In [14]:
import pandas as pd

from sklearn.feature_extraction.text import TfidfVectorizer
from sklearn.svm import SVC
from sklearn.metrics import average_precision_score, classification_report
from sklearn.linear_model import LogisticRegression
from sklearn.tree import DecisionTreeClassifier
from sklearn.ensemble import RandomForestClassifier, GradientBoostingClassifier
from sklearn.preprocessing import StandardScaler
from sklearn.model_selection import GridSearchCV
from sklearn.decomposition import TruncatedSVD


from scipy import sparse

import numpy as np
from tqdm import tqdm
from time import time

from imblearn.ensemble import EasyEnsembleClassifier
from imblearn.over_sampling import SMOTE
from imblearn.under_sampling import RandomUnderSampler
from imblearn.pipeline import Pipeline

from pyod.utils.data import evaluate_print
from pyod.models.xgbod import XGBOD 

from joblib import dump, load

from nltk.corpus import stopwords
stop_words = set(stopwords.words('english'))
from nltk.stem.snowball import SnowballStemmer
st = SnowballStemmer('english')

In [3]:
def benchmark(clf, X_train, y_train, X_test, y_test):
    print("_" * 80)
    print("Training: ")
    print(clf)
    t0 = time()
    clf.fit(X_train, y_train)
    train_time = time() - t0
    print(f"train time: {train_time:.3}s")

    t0 = time()
    pred = clf.predict(X_test)
    test_time = time() - t0
    print(f"test time:  {test_time:.3}s")
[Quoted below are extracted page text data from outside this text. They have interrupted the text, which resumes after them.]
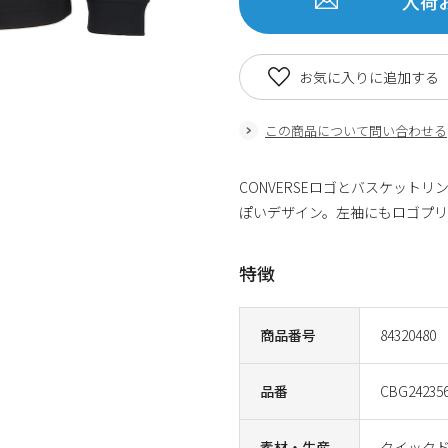
入荷
お気に入りに追加する
この商品について問い合わせる
CONVERSEロゴとバスケット
ぽいデザイン。左袖にもロゴプリ
特徴
商品番号
84320480
品番
CBG242356
素材・生産
クイックド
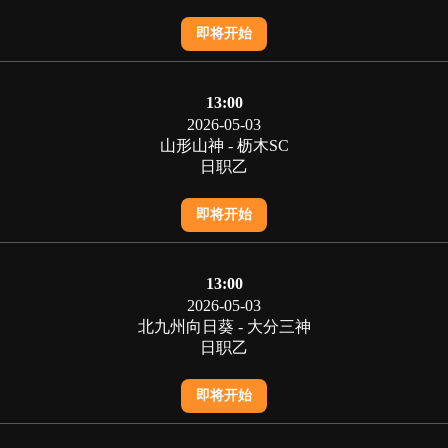
即将开始
13:00
2026-05-03
山形山神 - 枥木SC
日职乙
即将开始
13:00
2026-05-03
北九州向日葵 - 大分三神
日职乙
即将开始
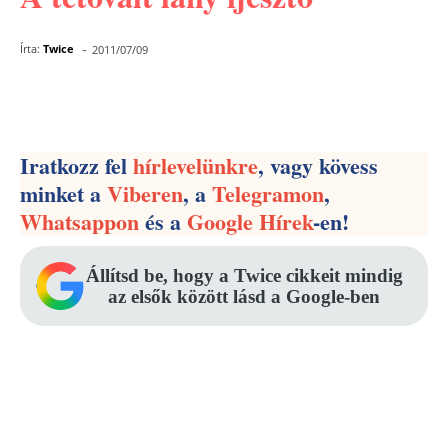
-
Írta:
Twice
2011/07/09
Facebook
Pinterest
WhatsApp
Iratkozz fel
hírlevelünkre
, vagy kövess
minket a
Viberen
, a
Telegramon
,
Whatsappon
és a
Google Hírek
-en!
Állítsd be, hogy a Twice cikkeit mindig
az elsők között lásd a Google-ben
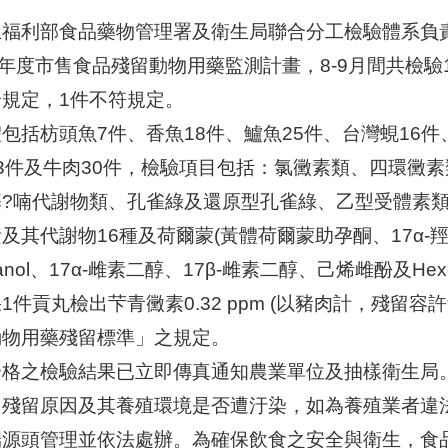
生福利部食品藥物管理署及衛生局聯合分工檢驗體系負
2年度市售食品殘留動物用藥監測計畫，8-9月間共檢驗
合規定，1件不符規定。
包括枋頭魚7件、香魚18件、鱸魚25件、台灣蜆16件
23件及牛肉30件，檢驗項目包括：氯黴素類、四環黴
基?喃代謝物類、孔雀綠及還原型孔雀綠、乙型受體素類
及其代謝物16種及荷爾蒙(黃體荷爾蒙助孕酮、17α-羥基
ranol、17α-雌素二醇、17β-雌素二醇、己烯雌酚及Hex
1件貢丸檢出芐青黴素0.32 ppm (以豬肉計，殘留容許
動物用藥殘留標準」之規定。
合格之檢驗結果已立即傳真通知農業單位及抽樣衛生局
、殘留原因及其養殖環境是否遭汙染，如為養殖業者違
端源頭管理並依法處辦。為確保飲食之安全與衛生，食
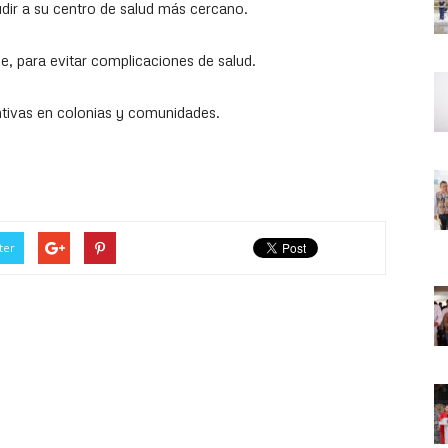
dir a su centro de salud más cercano.
e, para evitar complicaciones de salud.
tivas en colonias y comunidades.
ter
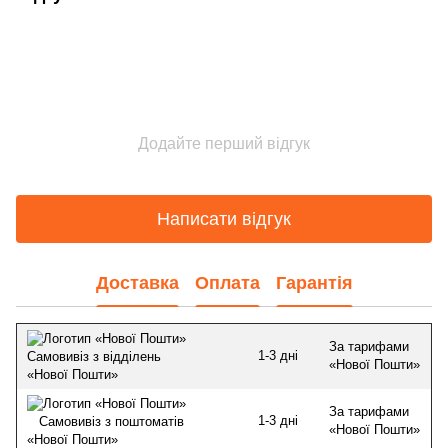
Додайте перший відгук
Написати відгук
Доставка
Оплата
Гарантія
За тарифами
1-3 дні
Самовивіз з відділень
«Нової Пошти»
«Нової Пошти»
За тарифами
1-3 дні
Самовивіз з поштоматів
«Нової Пошти»
«Нової Пошти»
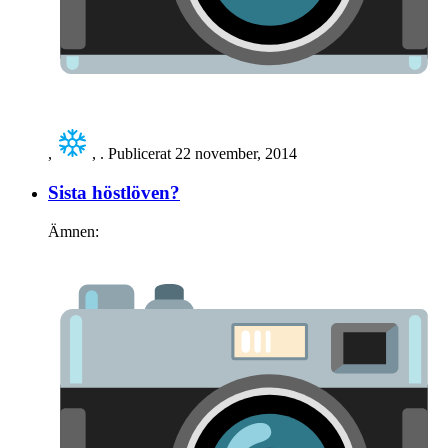
,
,
. Publicerat
22 november, 2014
Sista höstlöven?
Ämnen:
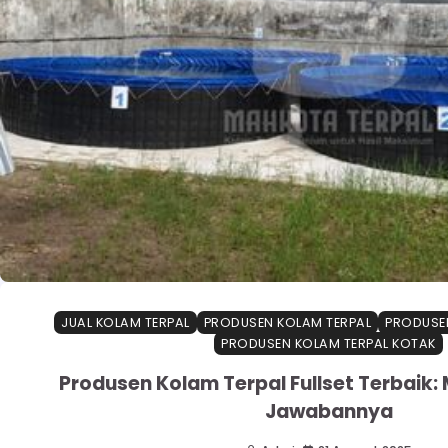
JUAL KOLAM TERPAL
PRODUSEN KOLAM TERPAL
PRODUSEN
PRODUSEN KOLAM TERPAL KOTAK
Produsen Kolam Terpal Fullset Terbaik:
Jawabannya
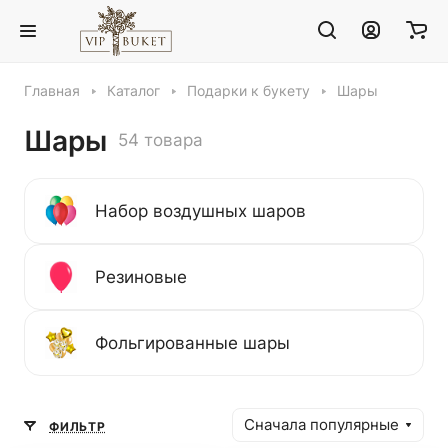
Главная
Каталог
Подарки к букету
Шары
Шары
54 товара
Набор воздушных шаров
Резиновые
Фольгированные шары
Сначала популярные
ФИЛЬТР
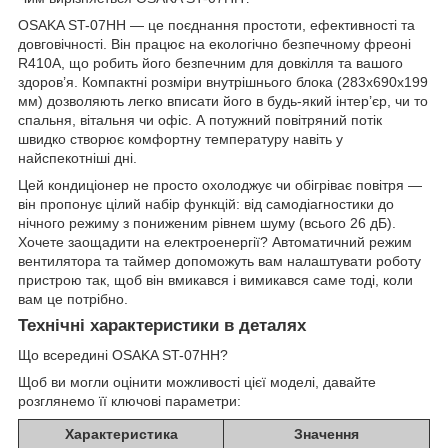
OSAKA ST-07HH — це поєднання простоти, ефективності та
довговічності. Він працює на екологічно безпечному фреоні
R410A, що робить його безпечним для довкілля та вашого
здоров’я. Компактні розміри внутрішнього блока (283x690x199
мм) дозволяють легко вписати його в будь-який інтер’єр, чи то
спальня, вітальня чи офіс. А потужний повітряний потік
швидко створює комфортну температуру навіть у
найспекотніші дні.
Цей кондиціонер не просто охолоджує чи обігріває повітря —
він пропонує цілий набір функцій: від самодіагностики до
нічного режиму з пониженим рівнем шуму (всього 26 дБ).
Хочете заощадити на електроенергії? Автоматичний режим
вентилятора та таймер допоможуть вам налаштувати роботу
пристрою так, щоб він вмикався і вимикався саме тоді, коли
вам це потрібно.
Технічні характеристики в деталях
Що всередині OSAKA ST-07HH?
Щоб ви могли оцінити можливості цієї моделі, давайте
розглянемо її ключові параметри:
Характеристика
Значення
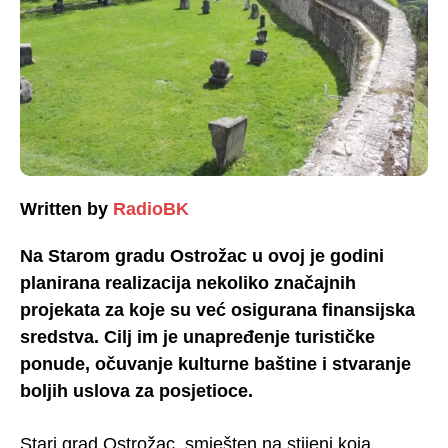
Written by
RadioBK
Na Starom gradu Ostrožac u ovoj je godini
planirana realizacija nekoliko značajnih
projekata za koje su već osigurana finansijska
sredstva. Cilj im je unapređenje turističke
ponude, očuvanje kulturne baštine i stvaranje
boljih uslova za posjetioce.
Stari grad Ostrožac, smješten na stijeni koja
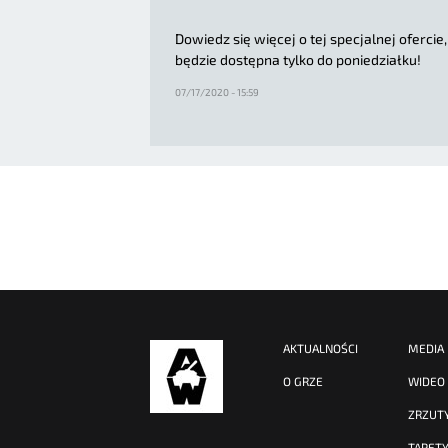
Dowiedz się więcej o tej specjalnej ofercie,
będzie dostępna tylko do poniedziałku!
07/17/2020 - 15:59
AKTUALNOŚCI
MEDIA
O GRZE
WIDEO
ZRZUT
TAPET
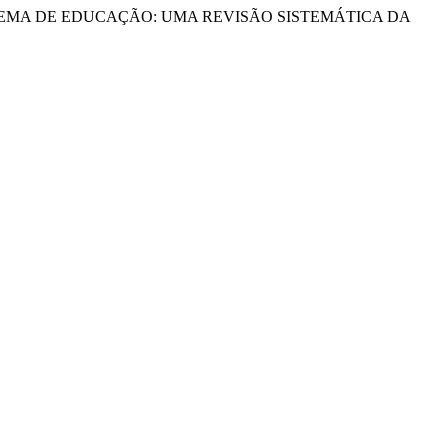
RANTE O SISTEMA DE EDUCAÇÃO: UMA REVISÃO SISTEMÁTICA DA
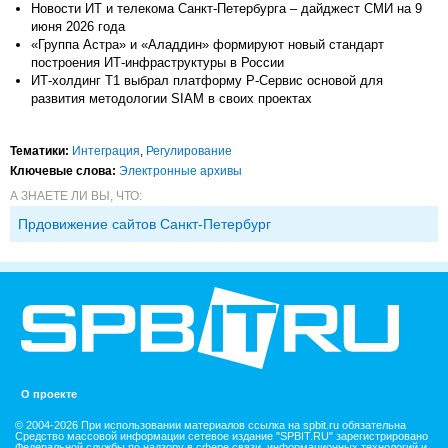
Новости ИТ и телекома Санкт-Петербурга – дайджест СМИ на 9
июня 2026 года
«Группа Астра» и «Аладдин» формируют новый стандарт
построения ИТ-инфраструктуры в России
ИТ-холдинг Т1 выбрал платформу Р-Сервис основой для
развития методологии SIAM в своих проектах
Тематики:
Интеграция
,
Регулирование
Ключевые слова:
Электронные архивы
А ЗНАЕТЕ ЛИ ВЫ, ЧТО:
Прдовижение сайтов Санкт-Петербург
О проекте
© 2004-2026 При использовании материалов ссылка на spbit.ru обязательна
Средство массовой информации сетевое издание "SPBIT.RU" зарегистрировано
Федеральной службы по надзору в сфере связи, информационных технологий и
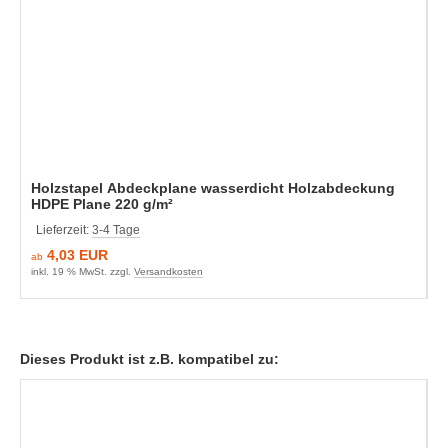
Holzstapel Abdeckplane wasserdicht Holzabdeckung
HDPE Plane 220 g/m²
Lieferzeit:
3-4 Tage
4,03 EUR
ab
inkl. 19 % MwSt. zzgl.
Versandkosten
Dieses Produkt ist z.B. kompatibel zu:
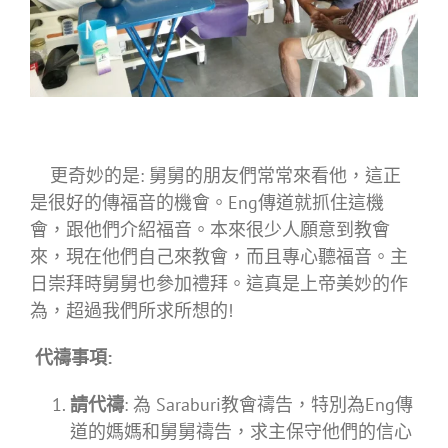
更奇妙的是: 舅舅的朋友們常常來看他，這正
是很好的傳福音的機會。Eng傳道就抓住這機
會，跟他們介紹福音。本來很少人願意到教會
來，現在他們自己來教會，而且專心聽福音。主
日崇拜時舅舅也參加禮拜。這真是上帝美妙的作
為，超過我們所求所想的!
代禱事項
:
請代禱
: 為 Saraburi教會禱告，特別為Eng傳
道的媽媽和舅舅禱告，求主保守他們的信心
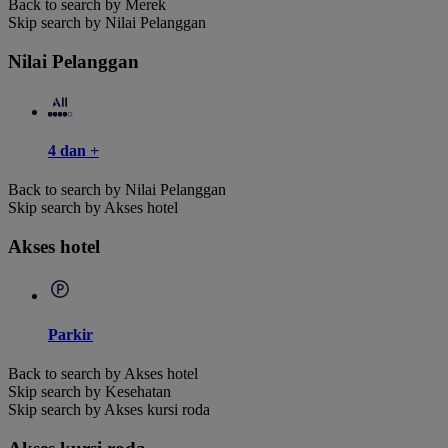
Back to search by Merek
Skip search by Nilai Pelanggan
Nilai Pelanggan
4 dan +
Back to search by Nilai Pelanggan
Skip search by Akses hotel
Akses hotel
Parkir
Back to search by Akses hotel
Skip search by Kesehatan
Skip search by Akses kursi roda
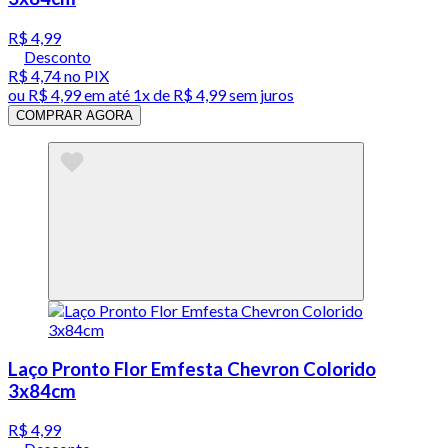
R$ 4,99
Desconto
R$ 4,74
no PIX
ou
R$ 4,99
em até 1x de
R$ 4,99
sem juros
COMPRAR AGORA
Laço Pronto Flor Emfesta Chevron Colorido
3x84cm
R$ 4,99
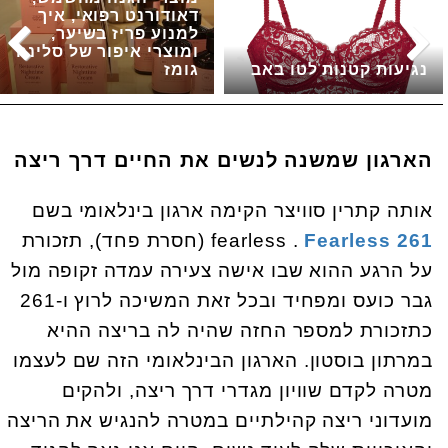
דאודורנט רפואי, איך
למנוע פריז בשיער,
ומוצרי איפור של סלינה
נגיעות קטנות לטו באב
גומז
הארגון שמשנה לנשים את החיים דרך ריצה
אותה קתרין סוויצר הקימה ארגון בינלאומי בשם
261
Fearless
fearless .
(חסרת פחד), תזכורת
על הרגע ההוא שבו אישה צעירה עמדה זקופה מול
גבר כועס ומפחיד ובכל זאת המשיכה לרוץ ו-261
כתזכורת למספר החזה שהיה לה בריצה ההיא
במרתון בוסטון. הארגון הבינלאומי הזה שם לעצמו
מטרה לקדם שוויון מגדרי דרך ריצה, ולהקים
מועדוני ריצה קהילתיים במטרה להנגיש את הריצה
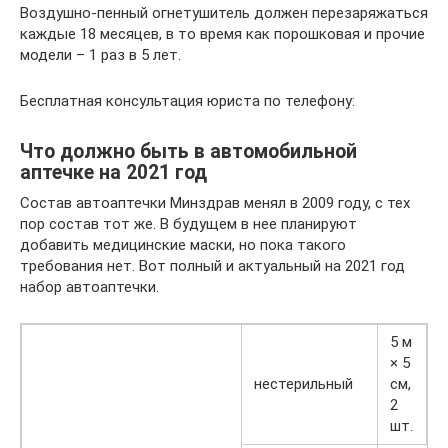
Воздушно-пенный огнетушитель должен перезаряжаться
каждые 18 месяцев, в то время как порошковая и прочие
модели – 1 раз в 5 лет.
Бесплатная консультация юриста по телефону:
Что должно быть в автомобильной
аптечке на 2021 год
Состав автоаптечки Минздрав менял в 2009 году, с тех
пор состав тот же. В будущем в нее планируют
добавить медицинские маски, но пока такого
требования нет. Вот полный и актуальный на 2021 год
набор автоаптечки.
5 м
× 5
нестерильный
см,
2
шт.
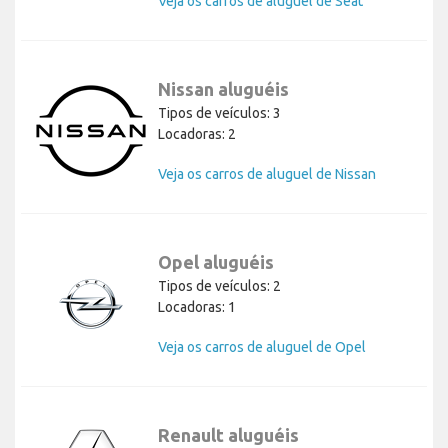
Veja os carros de aluguel de Seat
Nissan aluguéis
Tipos de veículos: 3
Locadoras: 2
Veja os carros de aluguel de Nissan
Opel aluguéis
Tipos de veículos: 2
Locadoras: 1
Veja os carros de aluguel de Opel
Renault aluguéis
    score = average_precision_score(y_test, pred)
    print(f"PR AUC:   {score:.3}")

    print(classification_report(y_test, pred))

In [4]:
def running_baseline_models(X_train, y_train, X_test, y_test):
    # Logistic regression 
    lr = LogisticRegression(max_iter = 1000, fit_intercept = False, class_weight='balanced')
    lr.fit(X_train, y_train)
    benchmark(lr, X_train, y_train, X_test, y_test)

    # SVM 
    param_grid = {
        'C': [10, 100, 1000],
        'gamma': ['scale', 'auto'],
        'kernel': ['rbf'] 
    }

    svm = GridSearchCV(SVC(class_weight = 'balanced', random_state = 42, probability=True), param_grid, scoring = 'average_precision', cv = 5)
    svm.fit(X_train, y_train)

    # 



# Data Preparation

In [5]:
data = pd.read_csv('../data/train_test_set.csv')
data = pd.get_dummies(data, columns = ['main_industry', 'year'])

In [6]:
X_train = data[data['train'] == 1].drop(columns=['cik', 'sic', 'sic_description', 'filedate', 'accession_num',
       'primary_doc', 'filelink', 'bank_status', 'train'])
X_test = data[data['train'] == 0].drop(columns=['cik', 'sic', 'sic_description', 'filedate', 'accession_num',
       'primary_doc', 'filelink', 'bank_status', 'train'])
y_train = data[data['train']==1]['bank_status']
y_test = data[data['train']==0]['bank_status']

In [7]:
# Standardization for numerical features 
scaler = StandardScaler().fit(X_train.iloc[:, 0:23])
scaled_terms_train = pd.DataFrame(scaler.transform(X_train.iloc[:, 0:23]), columns = X_train.columns[0:23])
X_train_scaled = pd.concat([scaled_terms_train, X_train.iloc[:,23:].reset_index(drop = True)], axis = 1)
scaled_terms_test = pd.DataFrame(scaler.transform(X_test.iloc[:, 0:23]), columns = X_test.columns[0:23])
X_test_scaled = pd.concat([scaled_terms_test, X_test.iloc[:,23:].reset_index(drop = True)], axis = 1)

In [8]:
X_text_train = X_train['clean_items']
X_text_test = X_test['clean_items']

In [9]:
# tf-idf features for text features 
vectorizer = TfidfVectorizer(
    sublinear_tf=True, max_df=0.5, min_df=5, stop_words="english"
)

In [10]:
X_text_train = vectorizer.fit_transform(X_text_train)
X_text_test = vectorizer.transform(X_text_test)

In [11]:
svd = TruncatedSVD(n_components=200)
X_pca_train = svd.fit_transform(X_text_train)
X_pca_test = svd.transform(X_text_test)

In [12]:
clf_name = 'XGBOD'
clf = XGBOD(random_state=42)
clf.fit(X_pca_train, y_train)

# get the prediction labels and outlier scores of the training data
y_train_pred = clf.labels_  # binary labels (0: inliers, 1: outliers)
y_train_scores = clf.decision_scores_  # raw outlier scores

# get the prediction on the test data
y_test_pred = clf.predict(X_pca_test)  # outlier labels (0 or 1)
y_test_scores = clf.decision_function(X_pca_test)  # outlier scores

# evaluate and print the results
print("\nOn Training Data:")
evaluate_print(clf_name, y_train, y_train_scores)
print("\nOn Test Data:")
evaluate_print(clf_name, y_test, y_test_scores)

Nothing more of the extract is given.